In this case, the Court held that the statute of limitations does not bar a second foreclosure action where the mortgage has previously been accelerated by the lender in an unsuccessful foreclosure suit. The Court reached its ruling by first analyzing its prior decision in Singleton v. Greymar Associates, 882 So. 2d 1004 (Fla. 2004), where it held that the concept of res judicata (i.e. a party may not pursue a second time a matter that has already been adjudicated), does not prevent a second suit on a mortgage where there has already been an acceleration of the mortgage during an unsuccessful mortgage foreclosure action.
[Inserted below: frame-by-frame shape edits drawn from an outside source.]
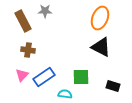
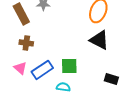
pink triangle: (22, 75) -> (20, 68), turned -32
green square: (81, 77) -> (69, 66), moved

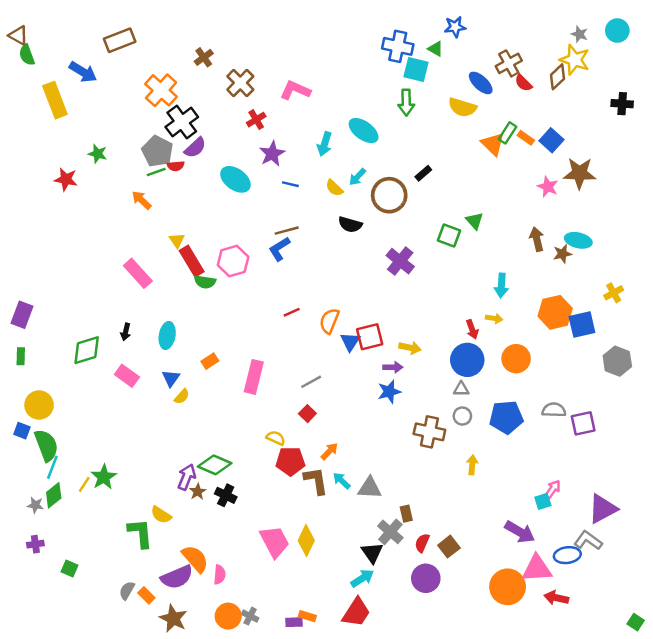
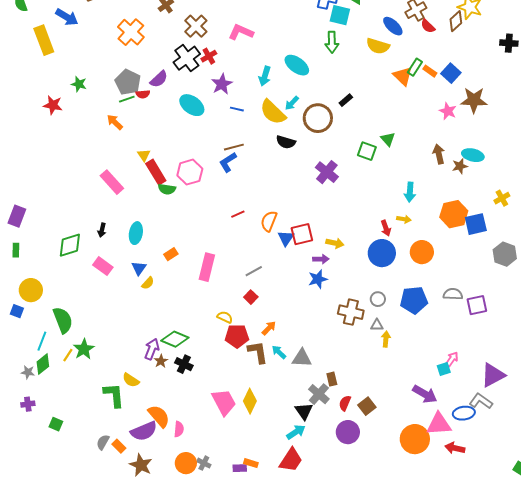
black cross: (182, 122) -> (187, 58), moved
yellow semicircle: (334, 188) -> (273, 112), size x1.8
gray triangle: (461, 389) -> (377, 325), moved
green semicircle: (46, 445) -> (63, 320), moved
In Singleton, the mortgagor/owner had argued that his lender was allowed only one opportunity to accelerate the note and mortgage and, if unsuccessful, was barred by the doctrine of res judicata from bringing further foreclosure proceedings. The Court disagreed with the owner and found that each monthly installment payment due under the mortgage was its own individual obligation, and thus, each such payment renewed the limitations period. The Court stated that, while a foreclosure and acceleration upon the same default may bar a subsequent action on that default, an acceleration and foreclosure predicated upon a subsequent and different default is a separate and distinct issue, and thus does not constitute res judicata.

Drawing on Singleton’s rationale, the Court in Bartram found that the statute of limitations is not implicated when a lender re-accelerates and forecloses on a mortgage, notwithstanding a prior acceleration and foreclosure suit, where the second suit is premised on a different, subsequent default, since that is a separate and different action than the first. The Court found support for its ruling in the terms of the standard mortgage, which allows for acceleration as well as de-acceleration and reinstatement at any time before final judgment. Accordingly, the terms of the mortgage itself, the Court found, contradicted the owner’s argument that the mortgage could be accelerated but once. The Court pointed out that, under the owner’s analysis, borrowers would be incentivized to stop all future payments if they had faced, and resolved or defeated, a prior acceleration and foreclosure action.

This case has implications for associations who have units in foreclosure because associations should not think that just because a unit owner previously faced a foreclosure, which was resolved or defeated by the owner, that the owner will not face a second foreclosure suit. As an example: an association has recorded a lien against a unit for failure to pay assessments. Prior to being able to foreclose its lien, the owner’s mortgage lender files a foreclosure against the owner for failure to make payments. The owner hires an attorney to defend him in the foreclosure and manages to have the lender’s foreclosure action dismissed. Subsequent to the dismissal, the association does not take timely action to foreclose its lien, believing that the bank won’t ever be able to wipe the lien out via a subsequent foreclosure, and despite that the owner has not satisfied his outstanding assessments either. However, the lender knows this isn’t true and, when the owner defaults again several months later, brings another foreclosure suit. This time the suit is successful and the association loses its lien rights. Unfortunately for the association, it could have been pursuing its lien, or a judgment against the owner, during the intervening seven months and avoided that result. One can therefore see why associations need to be aware of how the Bartram ruling stands to affect their operations.

Additionally, this is yet another reminder of why condominium associations cannot afford to ignore lender foreclosure actions. Using the above example, if the association had not appeared in the original foreclosure action, it wouldn’t know that the owner had successfully defended against it, and thus wouldn’t know that it needed to move immediately to enforce its lien rights before the owner faced a second foreclosure.